[openstack-dev] [neutron] high dhcp lease times in neutron deployments considered harmful (or not???)
Chuck Carlino
chuckjcarlino at gmail.com
Wed Jan 28 23:59:20 UTC 2015
On 01/28/2015 12:51 PM, Kevin Benton wrote:
>
> If we are going to ignore the IP address changing use-case, can we
> just make the default infinity? Then nobody ever has to worry about
> control plane outages for existing client. 24 hours is way too long to
> be useful anyway.
>
Why would users want to change an active port's IP address anyway? I can
see possible use in changing an inactive port's IP address, but that
wouldn't cause the dhcp issues mentioned here. I worry about setting a
default config value to handle a very unusual use case.
Chuck
> On Jan 28, 2015 12:44 PM, "Salvatore Orlando" <sorlando at nicira.com
> <mailto:sorlando at nicira.com>> wrote:
>
>
>
> On 28 January 2015 at 20:19, Brian Haley <brian.haley at hp.com
> <mailto:brian.haley at hp.com>> wrote:
>
> Hi Kevin,
>
> On 01/28/2015 03:50 AM, Kevin Benton wrote:
> > Hi,
> >
> > Approximately a year and a half ago, the default DHCP lease
> time in Neutron was
> > increased from 120 seconds to 86400 seconds.[1] This was
> done with the goal of
> > reducing DHCP traffic with very little discussion (based on
> what I can see in
> > the review and bug report).

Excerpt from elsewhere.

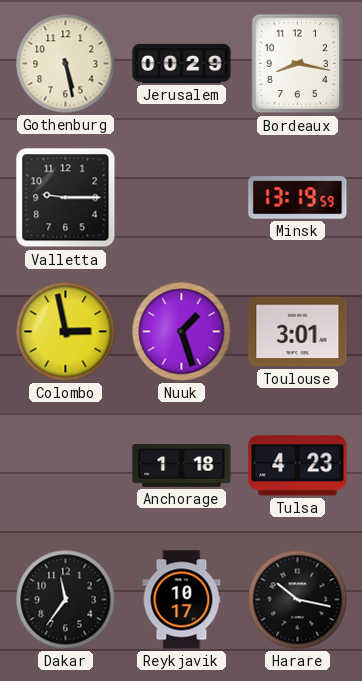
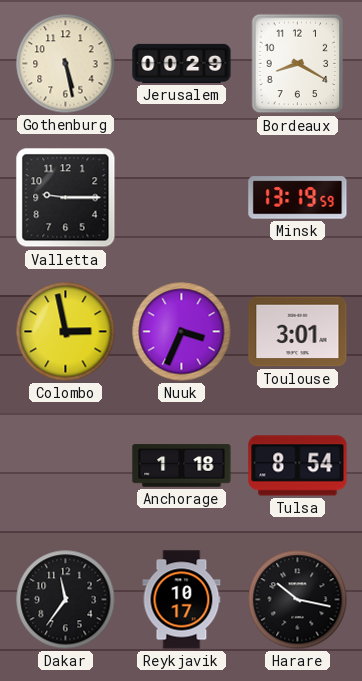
Bordeaux: 8:17 -> 8:20
Nuuk: 1:27 -> 3:34
Tulsa: 4:23 -> 8:54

While it it does indeed reduce
> DHCP traffic, I don't
> > think any bug reports were filed showing that a 120 second
> lease time resulted
> > in too much traffic or that a jump all of the way to 86400
> seconds was required
> > instead of a value in the same order of magnitude.
> >
> > Why does this matter?
> >
> > Neutron ports can be updated with a new IP address from the
> same subnet or
> > another subnet on the same network. The port update will
> result in anti-spoofing
> > iptables rule changes that immediately stop the old IP
> address from working on
> > the host. This means the host is unreachable for 0-12 hours
> based on the current
> > default lease time without manual intervention[2] (assuming
> half-lease length
> > DHCP renewal attempts).
>
> So I'll first comment on the problem. You're essentially
> "pulling the rug" out
> from under these VMs by changing their IP (and that of their
> router and DHCP/DNS
> server), but you expect they should fail quickly and come
> right back online. In
> a non-Neutron environment wouldn't the IT person that did this
> need some pretty
> good heat-resistant pants for all the flames from pissed-off
> users? Sure, the
> guy on his laptop will just bounce the connection, but servers
> (aka VMs) should
> stay pretty static. VMs are servers (and cows according to some).
>
>
> I actually expect this kind operation to not be one Neutron users
> will do very often, mostly because regardless of whether you're in
> the cloud or not, you'd still need to wear those heat resistant pants.
>
>
> The correct solution is to be able to renumber the network so
> there is no issue
> with the anti-spoofing rules dropping packets, or the VMs
> having an unreachable
> IP address, but that's a much bigger nut to crack.
>
>
> Indeed. In my opinion the "update IP" operation sets false
> expectations in users. I have considered disallowing PUT on
> fixed_ips in the past but that did not go ahead because there were
> users leveraging it.
>
>
> > Why is this on the mailing list?
> >
> > In an attempt to make the VMs usable in a much shorter
> timeframe following a
> > Neutron port address change, I submitted a patch to reduce
> the default DHCP
> > lease time to 8 minutes.[3] However, this was upsetting to
> several people,[4] so
> > it was suggested I bring this discussion to the mailing
> list. The following are
> > the high-level concerns followed by my responses:
> >
> > * 8 minutes is arbitrary
> > o Yes, but it's no more arbitrary than 1440 minutes. I
> picked it as an
> > interval because it is still 4 times larger than the last short value,
> > but it still allows VMs to regain connectivity in <5
> minutes in the
> > event their IP is changed. If someone has a good
> suggestion for another
> > interval based on known dnsmasq QPS limits or some
> other quantitative
> > reason, please chime in here.
>
> We run 48 hours as the default in our public cloud, and I did
> some digging to
> remind myself of the multiple reasons:
>
> 1. Too much DHCP traffic. Sure, only that initial request is
> broadcast, but
> dnsmasq is very verbose and loves writing to syslog for
> everything it does -
> less is more. Do a scale test with 10K VMs and you'll quickly
> find out a large
> portion of traffic is DHCP RENEWs, and syslog is huge.
>
>
> This is correct, and something I overlooked in my previous post.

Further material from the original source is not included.